私は、この手の高額な掲載料を要求する詐欺が、横行していることを知っていましたから、こう言いました。
『どうせ、掲載料高いんでしょ!!』
すると、向こうは動揺して、
『あ…、はい…、ええっと、30万円です』
と力なく答えました。
『辞退させて頂きます!理由は掲載料が高いから!!』と言ってガチャンと切りました。
せっかく、サマーソニックを楽しんでいたのに、迷惑な話だと思っていました。
しかし、サマーソニックが終わって、8月末になっても、作品は戻って来ません。
そして、とうとう9月に入ってしまったので、怪訝に思いました。
主催者に電話をかけたら、もう搬入業者に渡ってあるとのことです。
そして、搬入業者に電話をかけたら、『えっ!戻って来てませんか?すぐ調べます』と慌ててました。
30分後、搬入業者から電話がかかり、私のが梱包と発送をお願いした、地元の業者に届いているとの報告を受けました。 慌てて、その業者に行くと、作品がありました。
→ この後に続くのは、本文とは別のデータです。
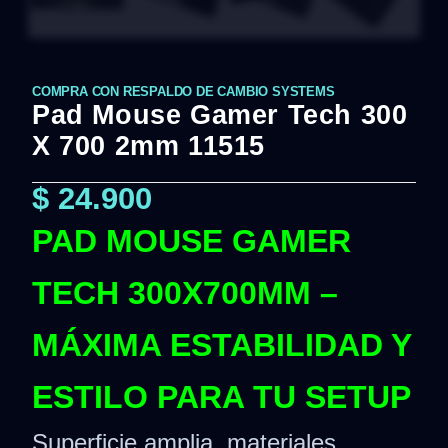
COMPRA CON RESPALDO DE CAMBIO SYSTEMS
Pad Mouse Gamer Tech 300
X 700 2mm 11515
$
24.900
PAD MOUSE GAMER
TECH 300X700MM –
MÁXIMA ESTABILIDAD Y
ESTILO PARA TU SETUP
Superficie amplia, materiales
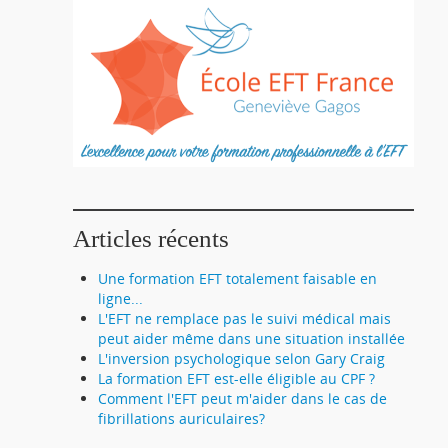
Articles récents
Une formation EFT totalement faisable en
ligne...
L'EFT ne remplace pas le suivi médical mais
peut aider même dans une situation installée
L'inversion psychologique selon Gary Craig
La formation EFT est-elle éligible au CPF ?
Comment l'EFT peut m'aider dans le cas de
fibrillations auriculaires?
しかし、作品の梱包を解くと絵が額から外され、額の部品も紛失した状態だったのです。
そして、絵に小さな傷も付いてました。
私も画歴が長いですが、このようなことは初めてです。
いつもないことが起こったということは、犯人は画集詐欺の人達だと推測されます。
額から外して、すぐに撮影できる状態にしてあったのに、私が断ったのでそのままになったのでしょう。
今回、教室展では、額もきちんと直して展示しました。
絵の傷は小さいので、時間がある時、修復していこうと思います。